Basic Usage¶
All ThreatIngestor configuration is done via YAML. If you’re not familiar with YAML, Ansible has a YAML syntax guide that goes over some of the basics. For the purposes of this documentation, we’ll assume no prior knowledge of YAML.
In the use cases below, we’ll go into detail on how ThreatIngestor config is layed out, and give some concrete examples you can use right away.
Minimal Case¶
For the most basic ThreatIngestor setup, you will want to configure at least one source, one operator, and set the general settings (as shown below).
First create a new config.yml
file, and add the general
section:
general:
daemon: true
sleep: 900
state_path: state.db
Configure ThreatIngestor to run continuously or manually. If you set daemon
to true
, ThreatIngestor will watch your sources in a loop; set it to false
to run manually, or via cron or some other scheduler. Set sleep
to the number of seconds to wait between each check - this will be ignored if daemon
is set false
. Don’t set the sleep too low, or you may run into rate limits or other issues. If in doubt, keep this above 900 (fifteen minutes). The state_path
should be a local or absolute path where ThreatIngestor will write out the state database, which is used internally to track where it left off in each source (e.g. the most recent blog post processed from an RSS feed).
Next, create the sources
section, and add your sources. To configure the source, you should give it a unique name like inquest-rss
. Each source also uses a module like twitter, rss, or sqs. Choose the module for the expected format of the source data. For easy testing, we’ll use an RSS source and a CSV operator for this example:
sources:
- name: inquest-rss
module: rss
url: http://blog.inquest.net/atom.xml
feed_type: messy
Note the dash before the name
key, signifying this and the following keys are part of a single list element. We’ll circle back to this distinction below in the “Standard Case” walkthrough. For this source, we assign a name inquest-rss
, tell it to use the rss
module, and fill in the required options for the rss
module, which are url
and feed_type
.
Note
To see what configuration options each module allows, check out the corresponding documentation on the Source Plugins and Operator Plugins pages.
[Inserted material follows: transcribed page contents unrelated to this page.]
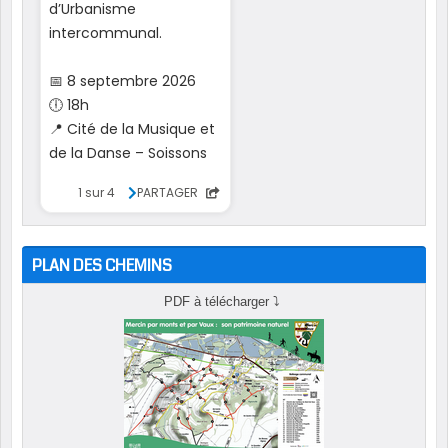
PLAN DES CHEMINS
PDF à télécharger
⤵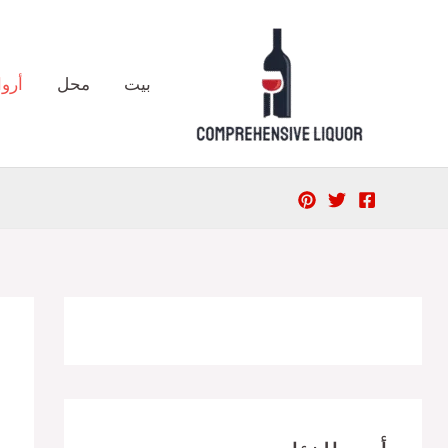
خطي
لى
لمحتوى
بيت
محل
أروا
Similarly, the operators identify a name, a module, and other settings for output of information extracted from the sources.
operators:
- name: csv
module: csv
filename: output.csv
Here we create an operator using the csv
module, name it csv
, and specify a filename where we want to store the output. Note again the dash before the name
key.
Putting it all together, here’s our completed config.yml
file:
general:
daemon: true
sleep: 900
state_path: state.db
sources:
- name: inquest-rss
module: rss
url: http://blog.inquest.net/atom.xml
feed_type: messy
operators:
- name: csv
module: csv
filename: output.csv
Now that the config file is all set up, run ThreatIngestor:
threatingestor config.yml
It should write out a output.csv
file that looks something like this:
URL,http://purl.org/dc/dcmitype/,http://blog.inquest.net/blog/2018/02/07/cve-2018-4878-adobe-flash-0day-itw/,"\n On February 1st, Adobe published bulletin APSA18-01 for CVE-2018-4878 describing a use-after-free (UAF) vulnerability affecting Flash ve..."
Domain,purl.org,http://blog.inquest.net/blog/2018/02/07/cve-2018-4878-adobe-flash-0day-itw/,"\n On February 1st, Adobe published bulletin APSA18-01 for CVE-2018-4878 describing a use-after-free (UAF) vulnerability affecting Flash ve..."
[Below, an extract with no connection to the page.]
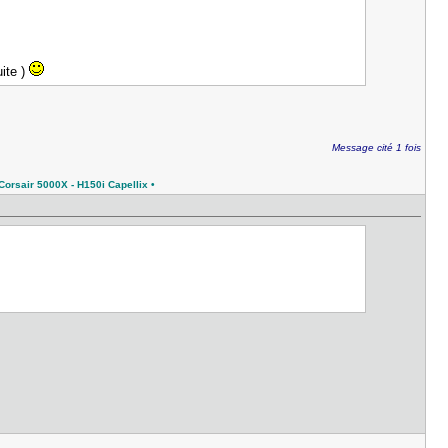
ite )
Message cité 1 fois
orsair 5000X - H150i Capellix •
URL,http://purl.org/dc/elements/1.1,http://blog.inquest.net/blog/2018/02/07/cve-2018-4878-adobe-flash-0day-itw/,"\n On February 1st, Adobe published bulletin APSA18-01 for CVE-2018-4878 describing a use-after-free (UAF) vulnerability affecting Flash ve..."
...
Assuming you are running in daemon mode, ThreatIngestor will continue to check the blog and append new artifacts to the CSV as it finds them. For further configuration, continue to the Standard Case section or see the detailed sections about source plugins, and operator plugins.
Standard Case¶
Generally, you are going to want multiple sources feeding into one or more operators. Let’s consider this standard use case:

Create your config.yml
:
general:
daemon: true
sleep: 900
state_path: state.db
For Twitter integration, you’ll need to grab the tokens, keys, and secrets for your Twitter account. Follow these steps from the Twitter documentation: https://developer.twitter.com/en/docs/basics/authentication/guides/access-tokens.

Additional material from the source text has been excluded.